Meghan Lapp, fisheries liaison for Seafreeze Ltd., a Rhode Island-based company that fishes for squid off Massachusetts, likened BOEM’s leasing process to the Wild West.

“It’s like, ‘Hey, here’s your flag, run out into Oklahoma and stick it in the ground and now you have a homestead.’ That’s what it is except in the ocean,” she said. “So that has been the problem because this is where we work. This is where we do business.”

A BOEM spokesman defended the bureau’s work, noting it works frequently with NOAA Fisheries, which overseas federal fishing permits, and spends around $30 million annually on studying the environmental impacts of leasing large tracts of the ocean to wind development. The criticism BOEM has received for its draft review of Vineyard Wind is part of the process, the spokesman said, noting that the agency will refine its plan as part of the final review.

‘It’s hot water’

The dynamic illustrates one of the great challenges facing offshore wind developers and fishermen alike. The fishing industry isn’t a monolithic entity. Instead, it is made up of different vessels, using different fishing methods to pursue different fish.

That autonomy has traditionally made it harder for fishermen to influence federal planning for offshore wind, industry allies say.

“If you put 25 fishermen in a room, no one’s going to speak for all of them. They’re an independent bunch of people,” said Paul Gallagher, the former chief operating officer of a fishermen-led company that tried to build a five-turbine pilot in New Jersey.
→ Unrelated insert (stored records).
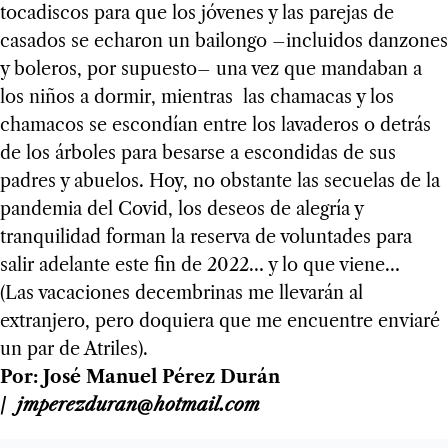
tocadiscos para que los jóvenes y las parejas de
casados se echaron un bailongo –incluidos danzones
y boleros, por supuesto– una vez que mandaban a
los niños a dormir, mientras las chamacas y los
chamacos se escondían entre los lavaderos o detrás
de los árboles para besarse a escondidas de sus
padres y abuelos. Hoy, no obstante las secuelas de la
pandemia del Covid, los deseos de alegría y
tranquilidad forman la reserva de voluntades para
salir adelante este fin de 2022… y lo que viene…
(Las vacaciones decembrinas me llevarán al
extranjero, pero doquiera que me encuentre enviaré
un par de Atriles).
Por: José Manuel Pérez Durán
/
jmperezduran@hotmail.com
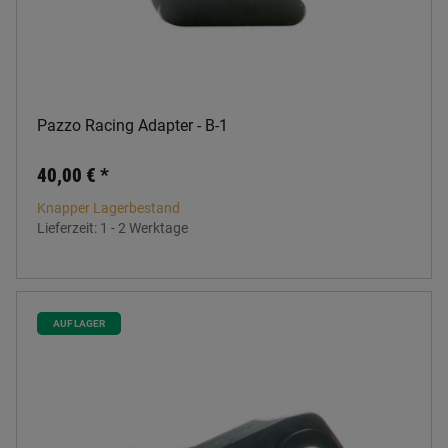
Pazzo Racing Adapter - B-1
40,00 €
*
Knapper Lagerbestand
Lieferzeit:
1 - 2 Werktage
AUF LAGER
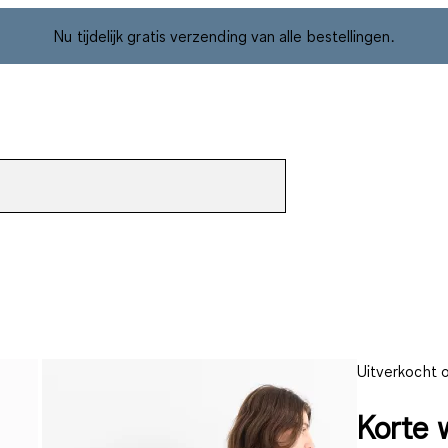
Nu tijdelijk gratis verzending van alle bestellingen.
Uitverkocht o
Korte 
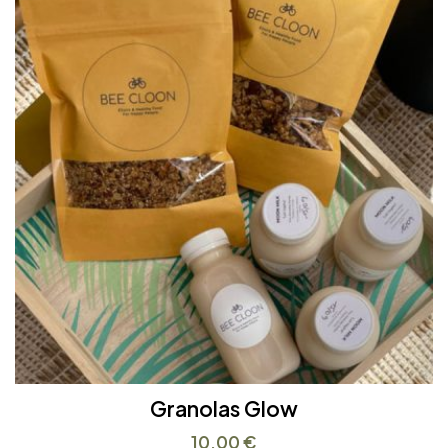
Granolas Glow
10.00
€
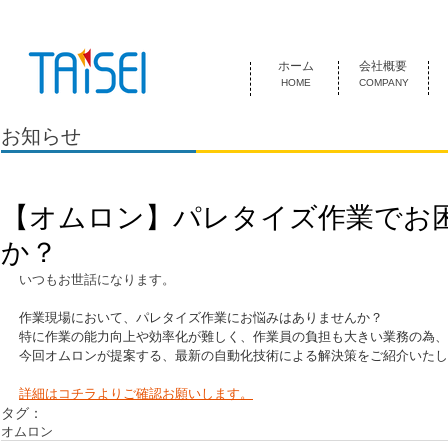
『お客様のためにある会社』 泰成電気は1974年創業 名古屋市中
ホーム
会社概要
HOME
COMPANY
お知らせ
【オムロン】パレタイズ作業でお
か？
いつもお世話になります。
作業現場において、パレタイズ作業にお悩みはありませんか？
特に作業の能力向上や効率化が難しく、作業員の負担も大きい業務の為、
今回オムロンが提案する、最新の自動化技術による解決策をご紹介いたし
詳細はコチラよりご確認お願いします。
タグ：
オムロン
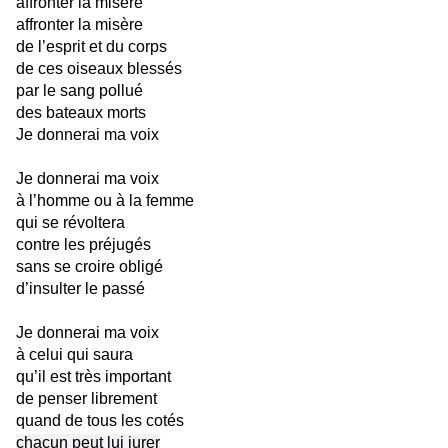
affronter la misère
affronter la misère
de l’esprit et du corps
de ces oiseaux blessés
par le sang pollué
des bateaux morts
Je donnerai ma voix
Je donnerai ma voix
à l’homme ou à la femme
qui se révoltera
contre les préjugés
sans se croire obligé
d’insulter le passé
Je donnerai ma voix
à celui qui saura
qu’il est très important
de penser librement
quand de tous les cotés
chacun peut lui jurer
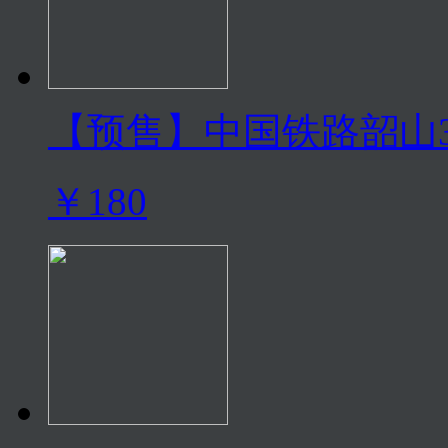
【预售】中国铁路韶山
￥180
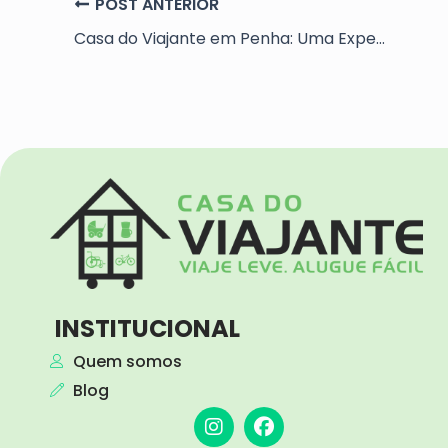
Casa do Viajante em Penha: Uma Experiência de Viagem Facilitada
INSTITUCIONAL
Quem somos
Blog
I
F
n
a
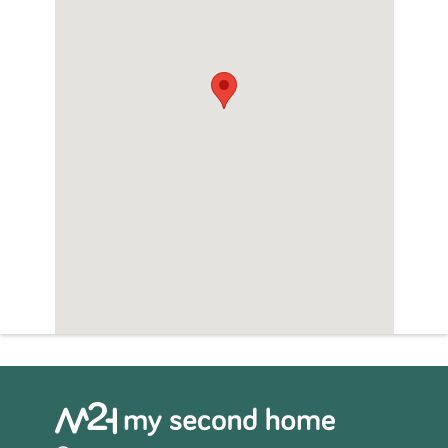
Zwembad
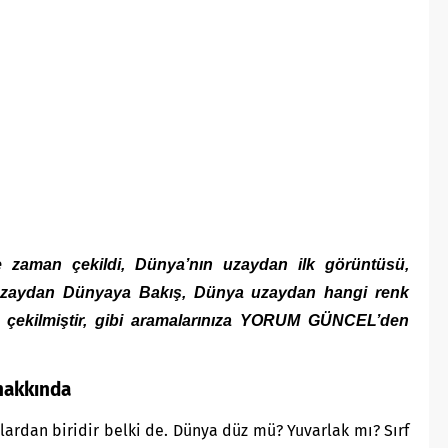
e zaman çekildi, Dünya’nın uzaydan ilk görüntüsü,
i, Uzaydan Dünyaya Bakış, Dünya uzaydan hangi renk
e çekilmiştir, gibi aramalarınıza YORUM GÜNCEL’den
 hakkında
lardan biridir belki de. Dünya düz mü? Yuvarlak mı? Sırf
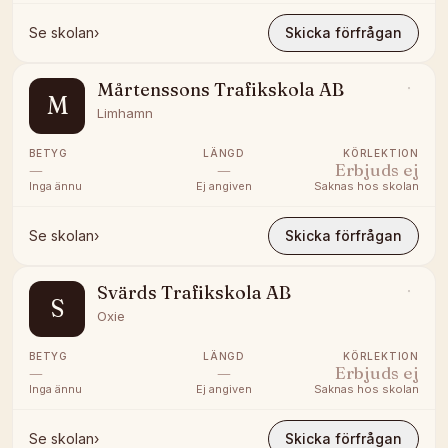
Se skolan
›
Skicka förfrågan
Mårtenssons Trafikskola AB
M
Limhamn
BETYG
LÄNGD
KÖRLEKTION
—
—
Erbjuds ej
Inga ännu
Ej angiven
Saknas hos skolan
Se skolan
›
Skicka förfrågan
Svärds Trafikskola AB
S
Oxie
BETYG
LÄNGD
KÖRLEKTION
—
—
Erbjuds ej
Inga ännu
Ej angiven
Saknas hos skolan
Se skolan
›
Skicka förfrågan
Scallopers have for years pressed authorities to evaluate East Coast wind farms in their totality.

The Fisheries Survival Fund, which represents most of the coast’s scallopers and led the lawsuit against Equinor, argued as far back as 2012 that project-by-project studies would underestimate the overall regional blow to fishing.
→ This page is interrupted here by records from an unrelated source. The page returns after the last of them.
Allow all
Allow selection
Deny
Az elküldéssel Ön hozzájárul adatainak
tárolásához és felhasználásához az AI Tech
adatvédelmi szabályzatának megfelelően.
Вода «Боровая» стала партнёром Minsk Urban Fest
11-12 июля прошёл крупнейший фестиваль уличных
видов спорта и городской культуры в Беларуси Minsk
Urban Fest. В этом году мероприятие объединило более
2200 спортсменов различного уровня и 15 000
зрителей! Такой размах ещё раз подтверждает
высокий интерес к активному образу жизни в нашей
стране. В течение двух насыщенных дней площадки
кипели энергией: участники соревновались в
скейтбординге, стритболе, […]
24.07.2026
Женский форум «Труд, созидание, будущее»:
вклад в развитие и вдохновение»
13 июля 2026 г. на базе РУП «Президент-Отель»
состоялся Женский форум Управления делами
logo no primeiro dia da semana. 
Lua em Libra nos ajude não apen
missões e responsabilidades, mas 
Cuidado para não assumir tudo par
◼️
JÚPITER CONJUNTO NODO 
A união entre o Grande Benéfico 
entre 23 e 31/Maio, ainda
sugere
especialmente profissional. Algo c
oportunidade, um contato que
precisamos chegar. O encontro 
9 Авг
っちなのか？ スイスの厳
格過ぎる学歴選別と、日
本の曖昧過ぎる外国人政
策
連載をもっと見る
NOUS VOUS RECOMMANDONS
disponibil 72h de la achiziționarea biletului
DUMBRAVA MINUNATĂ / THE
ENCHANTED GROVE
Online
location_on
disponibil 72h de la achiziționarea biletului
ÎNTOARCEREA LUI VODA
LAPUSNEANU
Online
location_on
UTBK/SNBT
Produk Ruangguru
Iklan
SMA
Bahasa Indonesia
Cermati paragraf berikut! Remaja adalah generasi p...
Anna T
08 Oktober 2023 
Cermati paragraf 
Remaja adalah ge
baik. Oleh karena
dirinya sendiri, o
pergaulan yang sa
FSF also lobbies the Interior and Commerce departments, spending about $50,000 and $30,000, respectively, in the first and second quarters of this year. Vineyard Wind spent $100,000 on lobbying in the first half of 2019 and recently hired the BGR Group, a high-powered lobbying outfit led by former Mississippi Gov. Haley Barbour (R) (Greenwire Aug 16).

FSF welcomed the Trump administration’s decision on Vineyard Wind last month, saying they “closely follow our advice.”
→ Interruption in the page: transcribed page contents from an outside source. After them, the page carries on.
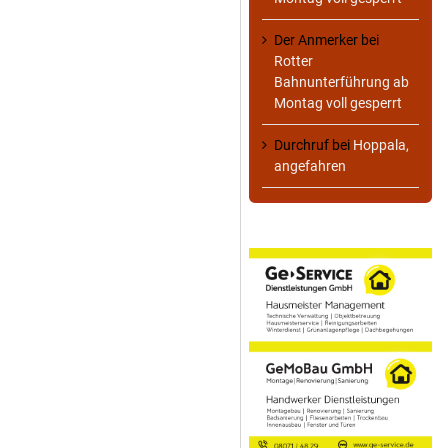
Der Anmerker
bei
Rotter
Bahnunterführung ab
Montag voll gesperrt
Durchruf
bei
Hoppala,
angefahren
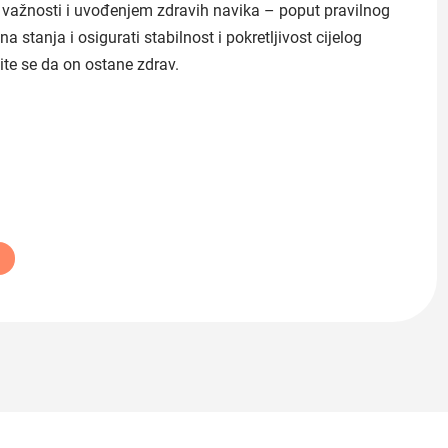
e važnosti i uvođenjem zdravih navika – poput pravilnog
a stanja i osigurati stabilnost i pokretljivost cijelog
ite se da on ostane zdrav.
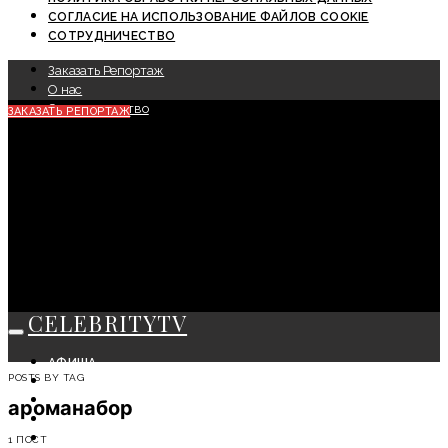
СОГЛАСИЕ НА ИСПОЛЬЗОВАНИЕ ФАЙЛОВ COOKIE
СОТРУДНИЧЕСТВО
Заказать Репортаж
О нас
Сотрудничество
ЗАКАЗАТЬ РЕПОРТАЖ
CELEBRITYTV
АФИША
POSTS BY TAG
СОБЫТИЯ
КРАСОТА
ароманабор
МОДА
ЛИЧНОСТЬ
1 ПОСТ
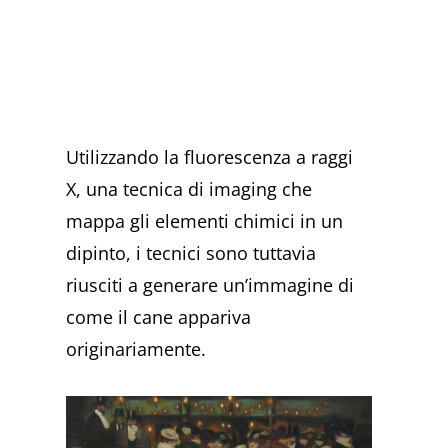
Utilizzando la fluorescenza a raggi
X, una tecnica di imaging che
mappa gli elementi chimici in un
dipinto, i tecnici sono tuttavia
riusciti a generare un’immagine di
come il cane appariva
originariamente.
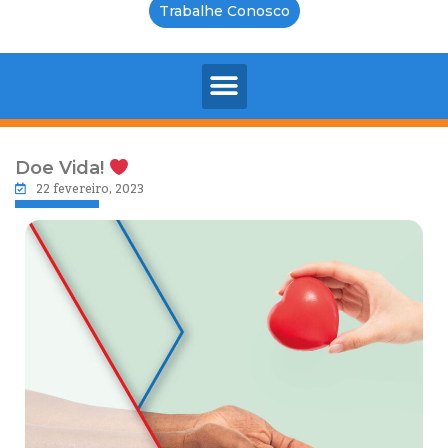
Trabalhe Conosco
Doe Vida!
22 fevereiro, 2023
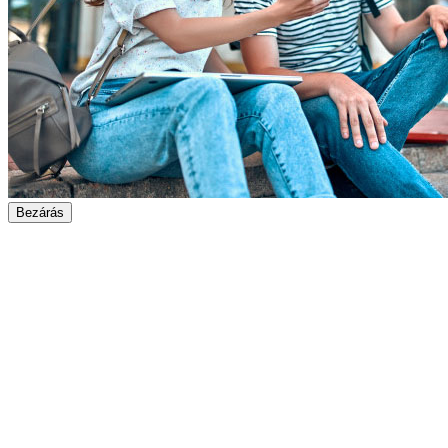
Bezárás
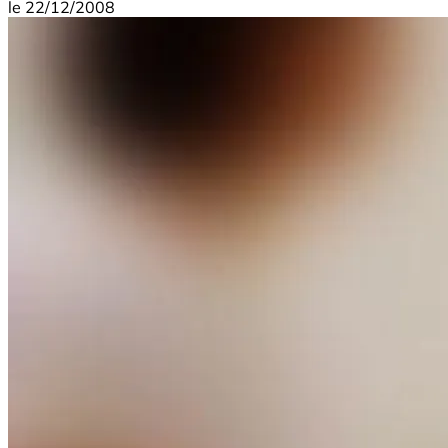
le
22/12/2008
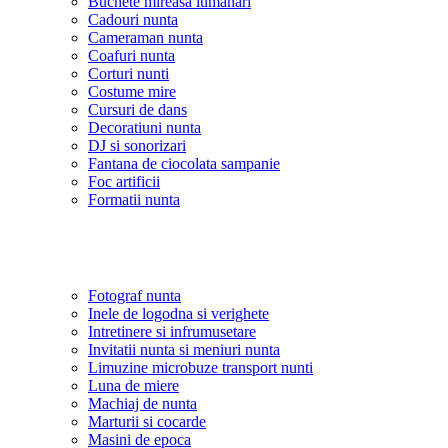
Buchete mireasa lumanari
Cadouri nunta
Cameraman nunta
Coafuri nunta
Corturi nunti
Costume mire
Cursuri de dans
Decoratiuni nunta
DJ si sonorizari
Fantana de ciocolata sampanie
Foc artificii
Formatii nunta
Fotograf nunta
Inele de logodna si verighete
Intretinere si infrumusetare
Invitatii nunta si meniuri nunta
Limuzine microbuze transport nunti
Luna de miere
Machiaj de nunta
Marturii si cocarde
Masini de epoca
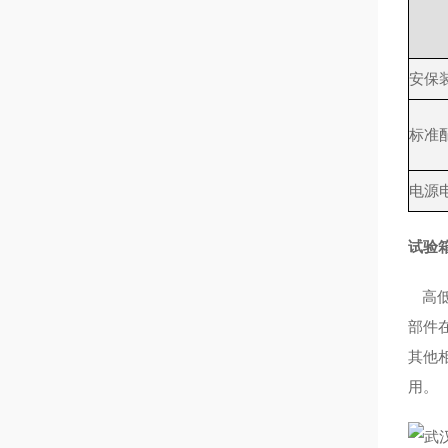
安保
标准
电源
试验
高
部件
其他
用。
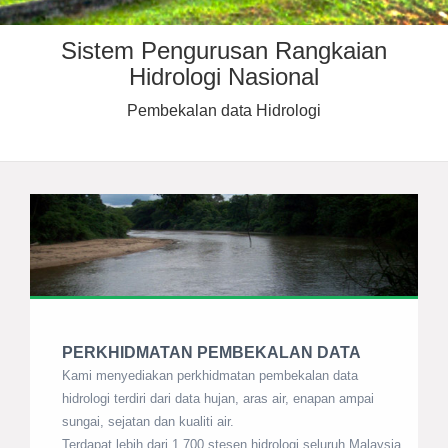
Sistem Pengurusan Rangkaian
Hidrologi Nasional
Pembekalan data Hidrologi
PERKHIDMATAN PEMBEKALAN DATA
Kami menyediakan perkhidmatan pembekalan data
hidrologi terdiri dari data hujan, aras air, enapan ampai
sungai, sejatan dan kualiti air.
Terdapat lebih dari 1,700 stesen hidrologi seluruh Malaysia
A splinter group, known as the Responsible Offshore Development Alliance (RODA), has emerged as the commercial fishing industry’s first alliance on offshore wind issues, embracing a less hard-boiled, more collaborative approach with developers and federal and state agencies.

RODA’s rise in the past year coincides with a broader maturation of the offshore wind industry, which took root in an assortment of state renewable targets but has increasingly involved interstate contracts and proposals for power generation and transmission.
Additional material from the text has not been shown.